What the task requires
Repeat exactly, and only, the lines from the one containing "Všetky práva vyhradené." through the last line of the data below.

----

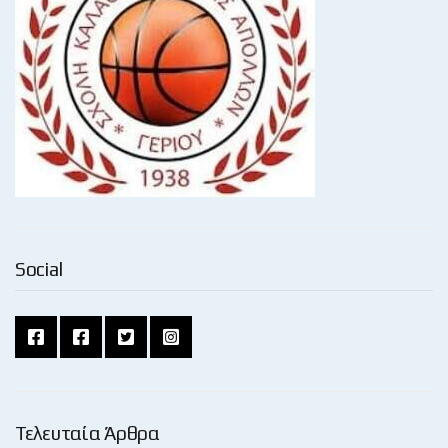
Social
Τελευταία Άρθρα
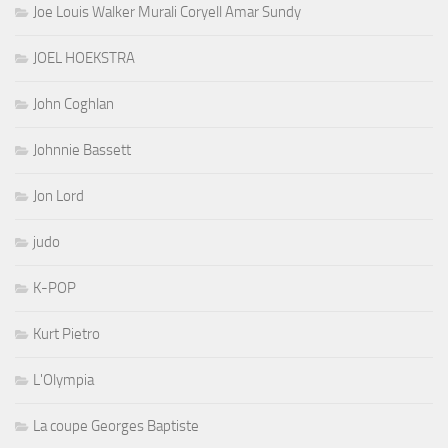
Joe Louis Walker Murali Coryell Amar Sundy
JOEL HOEKSTRA
John Coghlan
Johnnie Bassett
Jon Lord
judo
K-POP
Kurt Pietro
L'Olympia
La coupe Georges Baptiste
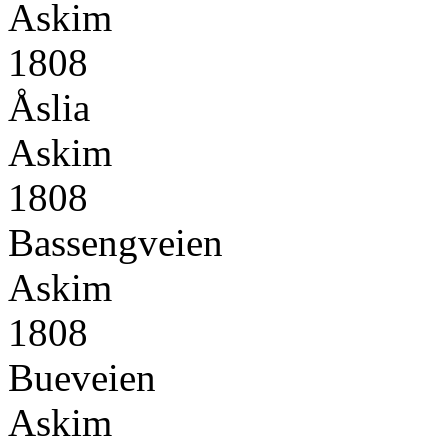
Askim
1808
Åslia
Askim
1808
Bassengveien
Askim
1808
Bueveien
Askim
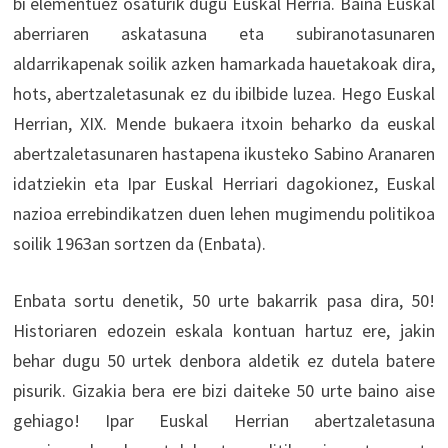
bi elementuez osaturik dugu Euskal Herria. Baina Euskal
aberriaren askatasuna eta subiranotasunaren
aldarrikapenak soilik azken hamarkada hauetakoak dira,
hots, abertzaletasunak ez du ibilbide luzea. Hego Euskal
Herrian, XIX. Mende bukaera itxoin beharko da euskal
abertzaletasunaren hastapena ikusteko Sabino Aranaren
idatziekin eta Ipar Euskal Herriari dagokionez, Euskal
nazioa errebindikatzen duen lehen mugimendu politikoa
soilik 1963an sortzen da (Enbata).
Enbata sortu denetik, 50 urte bakarrik pasa dira, 50!
Historiaren edozein eskala kontuan hartuz ere, jakin
behar dugu 50 urtek denbora aldetik ez dutela batere
pisurik. Gizakia bera ere bizi daiteke 50 urte baino aise
gehiago! Ipar Euskal Herrian abertzaletasuna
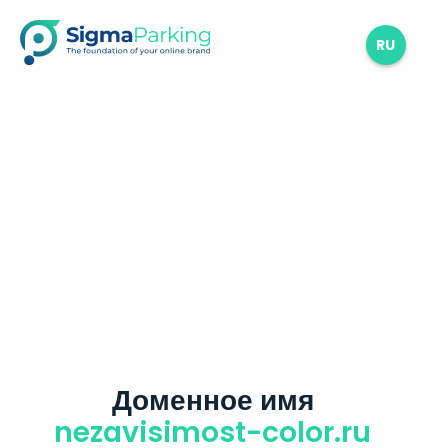
RU
Доменное имя
nezavisimost-color.ru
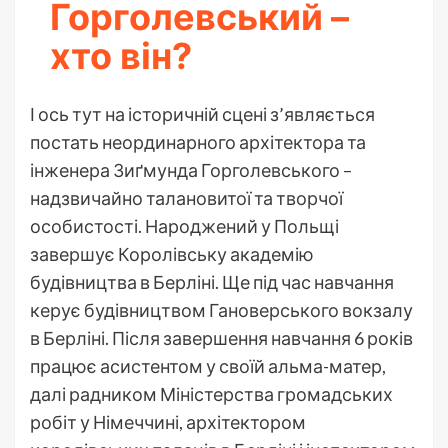
Горголевський –
хто він?
І ось тут на історичній сцені з’являється
постать неординарного архітектора та
інженера Зиґмунда Горголевського –
надзвичайно талановитої та творчої
особистості. Народжений у Польщі
завершує Королівську академію
будівництва в Берліні. Ще під час навчання
керує будівництвом Гановерського вокзалу
в Берліні. Після завершення навчання 6 років
працює асистентом у своїй альма-матер,
далі радником Міністерства громадських
робіт у Німеччині, архітектором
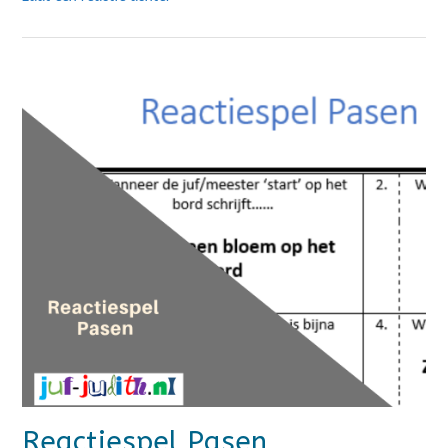
Reactiespel Pasen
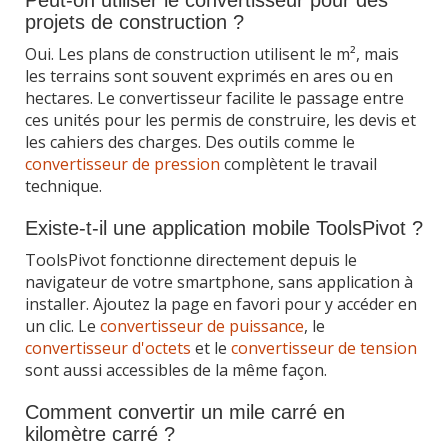
projets de construction ?
Oui. Les plans de construction utilisent le m², mais
les terrains sont souvent exprimés en ares ou en
hectares. Le convertisseur facilite le passage entre
ces unités pour les permis de construire, les devis et
les cahiers des charges. Des outils comme le
convertisseur de pression
complètent le travail
technique.
Existe-t-il une application mobile ToolsPivot ?
ToolsPivot fonctionne directement depuis le
navigateur de votre smartphone, sans application à
installer. Ajoutez la page en favori pour y accéder en
un clic. Le
convertisseur de puissance
, le
convertisseur d'octets
et le
convertisseur de tension
sont aussi accessibles de la même façon.
Comment convertir un mile carré en
kilomètre carré ?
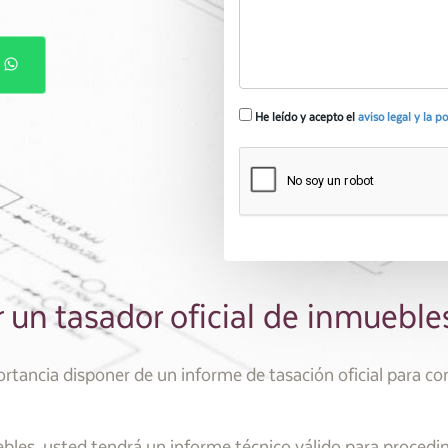
P
He leído y acepto el
aviso legal y la p
 un tasador oficial de inmueble
rtancia disponer de un informe de tasación oficial para co
les, usted tendrá un informe técnico válido para procedi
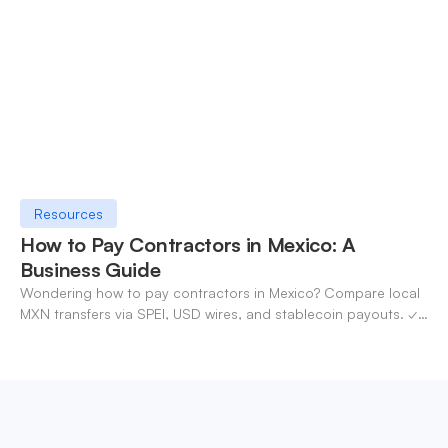
Resources
How to Pay Contractors in Mexico: A
Business Guide
Wondering how to pay contractors in Mexico? Compare local
MXN transfers via SPEI, USD wires, and stablecoin payouts. ✓
Pay contractors with OneSafe.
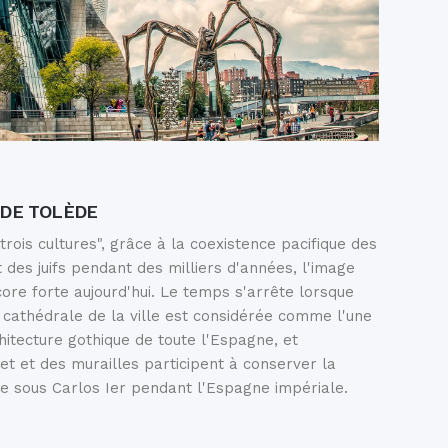
 DE TOLÈDE
rois cultures", grâce à la coexistence pacifique des
des juifs pendant des milliers d'années, l'image
ore forte aujourd'hui. Le temps s'arrête lorsque
 cathédrale de la ville est considérée comme l'une
hitecture gothique de toute l'Espagne, et
et et des murailles participent à conserver la
vie sous Carlos Ier pendant l'Espagne impériale.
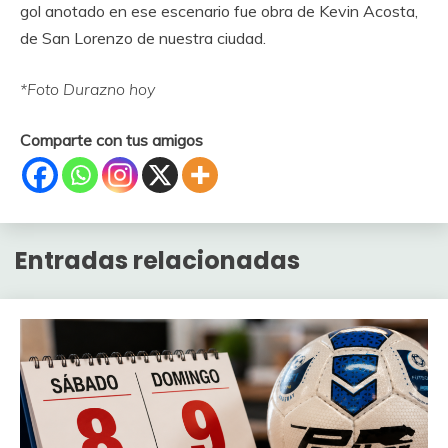
gol anotado en ese escenario fue obra de Kevin Acosta,
de San Lorenzo de nuestra ciudad.
*Foto Durazno hoy
Comparte con tus amigos
Entradas relacionadas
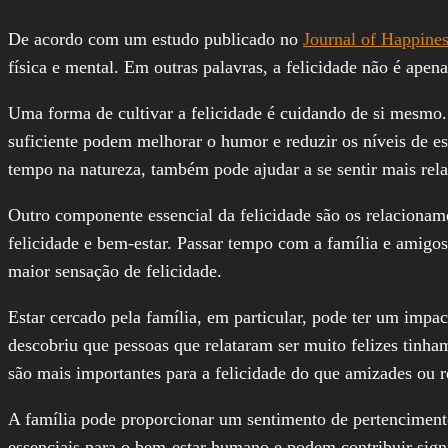
De acordo com um estudo publicado no
Journal of Happines
física e mental. Em outras palavras, a felicidade não é ape
Uma forma de cultivar a felicidade é cuidando de si mesmo. I
suficiente podem melhorar o humor e reduzir os níveis de e
tempo na natureza, também pode ajudar a se sentir mais rela
Outro componente essencial da felicidade são os relacionamen
felicidade e bem-estar. Passar tempo com a família e amigos,
maior sensação de felicidade.
Estar cercado pela família, em particular, pode ter um imp
descobriu que pessoas que relataram ser muito felizes tinha
são mais importantes para a felicidade do que amizades ou 
A família pode proporcionar um sentimento de pertenciment
essenciais para o bem-estar humano e podem contribuir signi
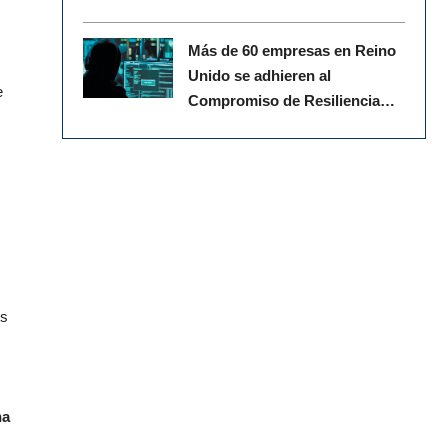
Más de 60 empresas en Reino
Unido se adhieren al
e
Compromiso de Resiliencia
Cibernética
es
na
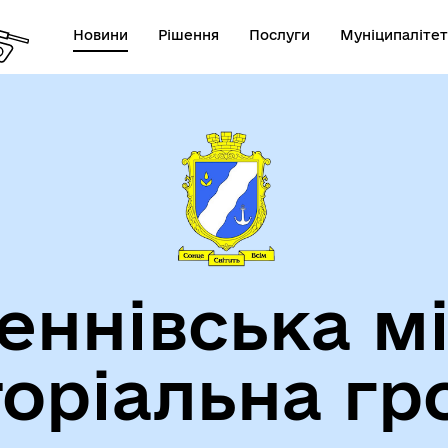
Новини
Рішення
Послуги
Муніципалітет
теранам
Туризм
еннівська м
торіальна гр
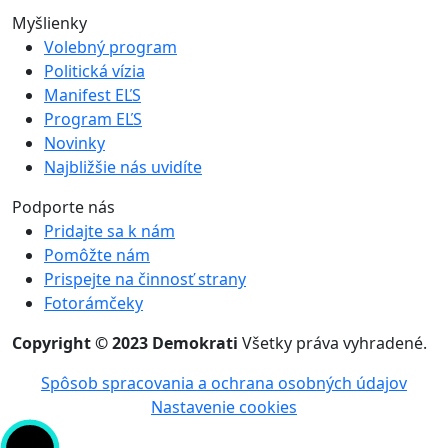
Myšlienky
Volebný program
Politická vízia
Manifest EĽS
Program EĽS
Novinky
Najbližšie nás uvidíte
Podporte nás
Pridajte sa k nám
Pomôžte nám
Prispejte na činnosť strany
Fotorámčeky
Copyright © 2023 Demokrati
Všetky práva vyhradené.
Spôsob spracovania a ochrana osobných údajov
Nastavenie cookies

----

Solution to the problem
Všetky práva vyhradené.
Spôsob spracovania a ochrana osobných údajov
Nastavenie cookies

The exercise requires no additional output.